Quando entrai, la luce fioca della finestra disegnò il profilo della stanza.

La figura di Rigel era avvolta dalle ombre. Distinsi il contorno solido del

suo torace con una stretta al petto e, per un momento, lo ascoltai respirare.

Fuori pioveva, ma l’odore che mi portavo addosso non bastò a

mascherare il suo. Si mischiò al mio sangue e mi ricordò con quanta

profondità mi era entrato nell’anima.

Con delicatezza, mi avvicinai e posai la mano sul suo viso, trovandolo

caldo ma fortunatamente non malato.

Sospirai. Feci scivolare i polpastrelli sulla sua pelle, regalandogli una

carezza nascosta, poi tornai a voltarmi. Avevo ormai raggiunto la porta

quando la sua voce mi fermò.

«Posso soltanto farti del male.»

Rimasi immobile. Ascoltai quelle parole come se in fondo, da qualche

parte, le conoscessi già.

«Io sono questo…» mormorò la sua voce disillusa, «e non so essere

nient’altro.»

Guardai davanti a me, le palpebre a mezz’asta, l’espressione spenta,

come se il mio cuore fosse un diamante impolverato che aveva smesso di

brillare.

Lentamente, mi girai. Rigel era seduto, le mani stringevano il bordo del

letto, ma il viso era abbassato, adombrato dai capelli. Sembrava volermi

impedire di vederlo.

«È questa la verità…»

«La notte riesco a dormire», lo interruppi, svuotata ma decisa. «Non devo

più tenere la luce accesa. Non mi alzo più perché non voglio

addormentarmi. Gli incubi non sono andati via… ma stanno sbiadendo.

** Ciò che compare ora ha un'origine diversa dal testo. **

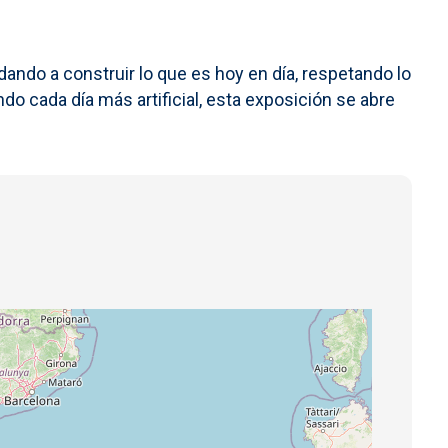
dando a construir lo que es hoy en día, respetando lo
o cada día más artificial, esta exposición se abre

Sbiadiscono perché in quel nero non vedo più la cantina, ma i tuoi occhi.»

Assottigliai le palpebre, spezzata. «Tu mi stai guarendo, Rigel. Eppure

nemmeno te ne accorgi.»

Mi aveva riempita di stelle.

E neanche lo vedeva.

«Guarire si può…» sussurrai, credendoci davvero.

A quel punto, però, Rigel alzò gli occhi. E in quell’istante capii che

qualunque verità ci fosse dentro il suo sguardo andava al di là di me. Lui, in

quel modo, non si era mai fatto vedere da nessuno.

«C’è qualcosa di rotto in me… che non guarirà mai.»